There were no differences in LOS between patients of left vs. right dominant ventricular morphology [10 (IQR 9-12) days vs. 11 (IQR 9-15) days respectively, p = 0.41]. There were no differences in demographic, echocardiographic, catheterization, or peri-operative data in those with left vs. right ventricular dominant morphology (Table 2) with the exception of increased severity of atrioventricular valve regurgitation in those with right ventricular morphology (p < 0.01).
Table 2.
Demographic, echocardiographic, catheterization, and perioperative data in single ventricle patients with left vs. right ventricular dominance
| LV-dominant (n = 52) | RV-dominant (n = 83) | p-value | |
|---|---|---|---|
| Age (years) | 4.0 (3.3, 4.7) | 4.0 (3.3, 4.6) | 0.69 |
| Male, n (%) | 27 (52%) | 51 (61%) | 0.28 |
| Length of stay (days) | 10 (9, 12) | 11 (9, 15) | 0.41 |
| End diastolic pressure (mm Hg) | 8 (6, 10) | 7 (6, 9) | 0.50 |
| Rp (Wood units) | 1.6 (1.3, 2.1) | 1.8 (1.4, 2.1) | 0.48 |
| Atrioventricular valve regurgitation grade, n (%) | < 0.01 | ||
| None - Trivial | 38 (73%) | 40 (48%) | |
| Mild | 13 (25%) | 28 (34%) | |
| Moderate | 1 (2%) | 13 (15%) | |
| Severe | 0 (0%) | 2 (3%) | |
| Fractional area change (%) | 22.9 (18.3, 29.8) | 25.9 (19.6, 30.6) | 0.57 |
| SAPSE (cm) | 0.60 (0.40, 0.80) | 0.60 (0.40, 0.80) | 0.70 |
| Ejection Fraction (%) | 42.1 ± 6.9 | 42.5 ± 9.1 | 0.86 |
| Longitudinal strain (%) | −15.2 ± 3.4 | −15.4 ± 3.6 | 0.67 |
| Longitudinal strain rate (s−1) | −1.04 (−1.17, −0.83) | −1.04 (−1.25, −0.86) | 0.85 |
| Longitudinal EDSR (s−1) | 1.11 (0.96, 1.32) | 1.22 (0.93, 1.44) | 0.34 |
| Circumferential strain (%) | −14.7 (−17.1, −11.3) | −13.6 (−16.0, −11.1) | 0.39 |
| Circumferential strain rate (s−1) | −1.02 (−1.25, −0.86) | −0.97 (−1.23, −0.81) | 0.60 |
| Circumferential EDSR (s−1) | 1.13 (0.90, 1.30) | 1.05 (0.82, 1.32) | 0.44 |
Results reported as mean ± standard deviation or median (interquartile range). EDSR = early diastolic strain rate, Rp = pulmonary vascular resistance, SAPSE = single ventricle atrioventricular valve systolic plane excursion.

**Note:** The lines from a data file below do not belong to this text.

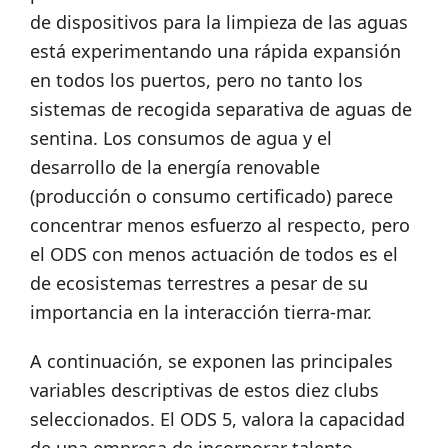
de dispositivos para la limpieza de las aguas
está experimentando una rápida expansión
en todos los puertos, pero no tanto los
sistemas de recogida separativa de aguas de
sentina. Los consumos de agua y el
desarrollo de la energía renovable
(producción o consumo certificado) parece
concentrar menos esfuerzo al respecto, pero
el ODS con menos actuación de todos es el
de ecosistemas terrestres a pesar de su
importancia en la interacción tierra-mar.
A continuación, se exponen las principales
variables descriptivas de estos diez clubs
seleccionados. El ODS 5, valora la capacidad
de una empresa de incorporar talento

Longitudinal deformation parameters could be measured in 130 patients (96%) of patients. The four patients without longitudinal parameters performed had an incomplete view of the ventricular apex, and were all systemic right ventricles. Circumferential deformation parameters could be measured in 113 (84%) of patients. The majority that did not have circumferential deformation parameters (n = 20) performed were secondary to an absence of the parasternal short axis view through the mid ventricle. The other two who did not have circumferential deformation parameters measured were secondary to poor echocardiographic windows precluding analysis. The interobserver ICC for longitudinal strain, strain rate, and early diastolic strain rate were r = 0.91, r = 0.84, and r = 0.79, respectively. The interobserver ICC for circumferential strain, strain rate, and early diastolic strain rate were r = 0.86, r = 0.76, and r = 0.79, respectively. All p-values were < 0.01 for above ICCs.

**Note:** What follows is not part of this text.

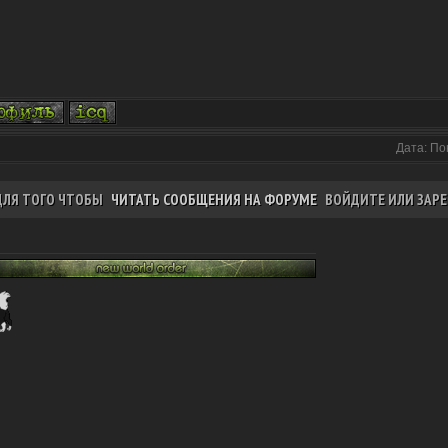
Дата: По
ДЛЯ ТОГО ЧТОБЫ
ЧИТАТЬ СООБЩЕНИЯ НА ФОРУМЕ
ВОЙДИТЕ ИЛИ ЗАРЕ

Predictors of Length of Stay
Univariable logistic regression showed significant relationships between LOS > 14 days and circumferential strain rate (OR 6.2, p = 0.02), pulmonary vascular resistance (OR 2.0, p = 0.02), and systolic blood pressure (OR 0.96, p = 0.02). Covariables not statistically significantly associated with LOS > 14 days, but also included in the multivariable analysis (p ≤ 0.20) included age, year of TCPC, diastolic blood pressure, end-diastolic pressure, degree of atrioventricular valve regurgitation, cardiopulmonary bypass time, subjective assessment of systolic function, ejection fraction, circumferential strain, and circumferential early diastolic strain rate. Variables not included in the multivariable regression (p > 0.20) included weight, sex, ventricular dominance, trans-pulmonary gradient, creation of TCPC fenestration, presence of aorto-pulmonary collaterals, arterio-venous oxygen saturation difference, longitudinal strain, longitudinal strain rate, and longitudinal early diastolic strain rate.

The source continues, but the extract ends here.